移動を続けながら感覚の鮮度を研ぎ澄ます
ファッションを軸にした自由でブレない生き方

高橋恵理さん(28)
 職業:編集者
出身地:函館
現住所:東京
 函館→ミラノ→東京

 
 
多くの女性が憧れるファッションの世界。遺愛高校からイタリア・ミラノのファッションスクールへと進み、現在は雑誌編集者として活躍する高橋恵里さんは、そんな女性たちの憧れを実現したひとりです。函館で撮影された映画『海炭市叙景』でのアシスタントを機に、東京でスタイリストの仕事に従事。その後、雑誌編集者として、様々なファッション誌やブランドカタログを手がけてきました。今は海外移住を考えているという高橋さんに、函館の思い出と今後の展望を語っていただきました。


取材・文章:阿部 光平、撮影:馬場 雄介、イラスト:阿部 麻美 公開日:2015年6月16日

 
 

 
 
 
 
 

ファッションを学びにミラノへ

 
━━高校卒業の後は、進路などで悩みましたか?
高橋:特に悩みませんでしたね。ミラノに行くという気持ちが固まっていたので。

━━イタリアですか。高校で勉強してきた英語の言語圏ではないですが、どんな目的があったのでしょう?
高橋:そもそも私がいたのは英語科だったので、留学する人が多かったんです。お互いが話して「じゃあ私も行こう!」みたいな感じではなく、「どうする?」「私はオーストラリア行くよ!」みたいな。
私はファッションを学びたかったんです。最初はロンドンとかニューヨークとかパリとか、いろんなファッション都市を考えていたんですけど、ロンドンは日本人が多いし、ニューヨークは危ないからダメだと親に言われ、パリもピンとこなくって。住みたいと思ったのが、ミラノだったんです。

━━では、高校を卒業してすぐミラノへ向かったんですか?
高橋:それが、親的にはやっぱり心配だったみたいで。行ったはいいけど「やっぱり嫌だった」とかで戻ってくるのは困りますって感じで。1年間、真剣に考えろって言われたんです。それでもどうしても行きたかったら、行ってもいいよと。なので、とりあえずイタリア語を勉強するために1年間東京の語学学校に通いました。

━━確かに18歳の娘をイタリアに出すのは心配でしょうね。
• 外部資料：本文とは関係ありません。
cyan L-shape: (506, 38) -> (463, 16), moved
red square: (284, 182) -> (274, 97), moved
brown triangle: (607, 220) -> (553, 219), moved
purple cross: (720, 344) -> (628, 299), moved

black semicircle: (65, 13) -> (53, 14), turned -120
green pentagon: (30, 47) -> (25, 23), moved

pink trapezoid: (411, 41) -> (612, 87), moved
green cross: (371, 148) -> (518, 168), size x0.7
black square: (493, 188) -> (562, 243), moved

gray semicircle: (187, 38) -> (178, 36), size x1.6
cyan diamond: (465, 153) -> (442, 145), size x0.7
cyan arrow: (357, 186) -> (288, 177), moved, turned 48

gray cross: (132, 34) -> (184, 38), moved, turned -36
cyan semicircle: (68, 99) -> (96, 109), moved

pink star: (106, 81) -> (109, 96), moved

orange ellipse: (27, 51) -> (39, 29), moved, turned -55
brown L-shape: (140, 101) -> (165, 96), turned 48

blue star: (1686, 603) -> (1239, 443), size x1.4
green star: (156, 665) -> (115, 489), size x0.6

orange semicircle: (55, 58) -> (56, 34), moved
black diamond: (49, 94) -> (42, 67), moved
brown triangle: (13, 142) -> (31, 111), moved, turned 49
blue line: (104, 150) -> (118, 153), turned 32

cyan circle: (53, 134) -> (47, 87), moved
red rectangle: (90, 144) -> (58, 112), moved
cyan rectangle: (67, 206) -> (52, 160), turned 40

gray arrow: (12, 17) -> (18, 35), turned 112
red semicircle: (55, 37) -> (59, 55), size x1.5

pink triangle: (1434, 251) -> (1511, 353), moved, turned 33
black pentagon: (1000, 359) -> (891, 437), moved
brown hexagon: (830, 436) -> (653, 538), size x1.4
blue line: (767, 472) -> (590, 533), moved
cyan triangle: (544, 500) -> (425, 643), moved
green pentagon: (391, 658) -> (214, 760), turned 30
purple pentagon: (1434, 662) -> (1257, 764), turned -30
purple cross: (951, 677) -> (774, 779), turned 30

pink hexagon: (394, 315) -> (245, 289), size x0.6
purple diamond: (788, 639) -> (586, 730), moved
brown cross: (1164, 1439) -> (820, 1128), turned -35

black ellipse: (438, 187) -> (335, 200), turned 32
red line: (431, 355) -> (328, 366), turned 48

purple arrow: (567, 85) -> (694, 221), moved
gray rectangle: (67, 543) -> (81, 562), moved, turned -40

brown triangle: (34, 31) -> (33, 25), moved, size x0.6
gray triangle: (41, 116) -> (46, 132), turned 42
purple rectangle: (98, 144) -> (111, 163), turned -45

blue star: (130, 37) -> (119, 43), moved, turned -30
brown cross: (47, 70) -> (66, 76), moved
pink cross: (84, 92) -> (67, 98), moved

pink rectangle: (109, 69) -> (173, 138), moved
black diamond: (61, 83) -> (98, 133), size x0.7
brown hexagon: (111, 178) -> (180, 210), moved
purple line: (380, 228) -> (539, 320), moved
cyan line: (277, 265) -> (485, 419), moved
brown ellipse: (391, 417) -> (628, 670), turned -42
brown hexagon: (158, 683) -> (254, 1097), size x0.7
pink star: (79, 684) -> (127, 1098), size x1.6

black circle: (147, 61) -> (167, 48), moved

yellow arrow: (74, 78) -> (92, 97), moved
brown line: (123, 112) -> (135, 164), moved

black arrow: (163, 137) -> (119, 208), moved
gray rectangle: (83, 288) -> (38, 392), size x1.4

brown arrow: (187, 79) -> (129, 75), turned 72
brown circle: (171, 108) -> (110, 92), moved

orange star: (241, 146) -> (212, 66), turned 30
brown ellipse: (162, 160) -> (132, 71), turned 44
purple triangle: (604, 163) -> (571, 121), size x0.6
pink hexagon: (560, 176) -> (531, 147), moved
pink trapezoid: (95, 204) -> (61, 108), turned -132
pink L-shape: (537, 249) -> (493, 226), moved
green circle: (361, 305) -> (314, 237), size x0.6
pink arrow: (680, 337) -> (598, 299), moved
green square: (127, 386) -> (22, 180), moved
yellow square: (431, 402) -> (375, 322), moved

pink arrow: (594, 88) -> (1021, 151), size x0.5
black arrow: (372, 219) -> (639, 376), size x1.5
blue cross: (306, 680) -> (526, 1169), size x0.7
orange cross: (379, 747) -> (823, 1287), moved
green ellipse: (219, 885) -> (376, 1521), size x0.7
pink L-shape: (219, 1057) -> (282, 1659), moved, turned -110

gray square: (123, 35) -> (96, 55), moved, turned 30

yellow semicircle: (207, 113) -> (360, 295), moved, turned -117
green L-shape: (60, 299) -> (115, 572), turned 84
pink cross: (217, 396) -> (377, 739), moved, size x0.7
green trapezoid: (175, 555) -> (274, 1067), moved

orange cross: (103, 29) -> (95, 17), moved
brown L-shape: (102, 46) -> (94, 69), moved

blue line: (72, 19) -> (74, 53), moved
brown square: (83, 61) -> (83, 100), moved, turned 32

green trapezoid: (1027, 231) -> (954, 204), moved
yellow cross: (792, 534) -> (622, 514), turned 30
東京に来たいという気持ちではなく、イタリア語を勉強できる環境が近くになかったから仕方がなく東京に来たという感じですか?
高橋:そうですね。できれば東京には来たくありませんでした。あまり好きになれなさそうな気がしたので。

━━それはどういった点で好きになれないと感じたのでしょう? 来る前は、東京にどんなイメージを抱いてましたか?
高橋:騒がしいって感じですね。あとは、みんなストレスを抱えて生きているってイメージがありました。東京に住んだら、それがうつっちゃいそうだなぁと思ってて。

━━実際に、来てみて感じた東京も同じような印象でしたか?
高橋:最初は良かったですね。好きな服を買いに行くのに、何時間も汽車に乗らなくて済むし(笑)。でも、あまり印象に残っていないということは、それほど楽しくなかったのかも。とにかく、早くイタリアに行きたいと思ってました。

━━その想いは果たされたのでしょうか?
高橋:そうですね。1年後には、ミラノのファションスクールに通うことになりました。最初は現地の語学学校に通って、その後、DOLCE & GABBANA(※1)のデザイナーが卒業した学校のスタイリングコースに入りました。

━━入学試験は大変でしたか?
高橋:試験はなくて、お金を払えば誰でも入れるというシステムでした。ただ、もちろん授業は全部イタリア語で、ついていけないと1年ごとに落第者が出るという環境です。

━━入学は簡単だけど、卒業するのが難しいというシステムですね。
高橋:実際、入った時には日本人も数人いたんですけど、3年後、卒業する時には私を含めて2人しか残っていませんでした。

━━スタイリストになるための学校というのは、具体的にそのような勉強をするのでしょうか?
高橋:向こうでいうスタイリストというのは、ファッションエディターと同じような感じで、雑誌をディレクションする授業がメインでした。なので、グラフィックデザインやカメラの勉強もしましたね。自分たちでモデルを探して、スタイリング・撮影して、1冊の雑誌を作るようなカリキュラムでした。

━━日本でいうスタイリストは、衣装屋さんから服を借りてきて、スタイリングをするというイメージですが、それとは少し違う感じですね。
高橋:そうですね。ファッション雑誌寄りの勉強でした。

━━なるほど。学校以外で、ミラノの3年間はいかがでしたか?
高橋:けっこう遊んでましたね(笑)。向こうでも、遊び方は日本とあまり変わらなくて、公園で飲んだり、クラブに行ったりとか、家でパーティしたりとかしてました。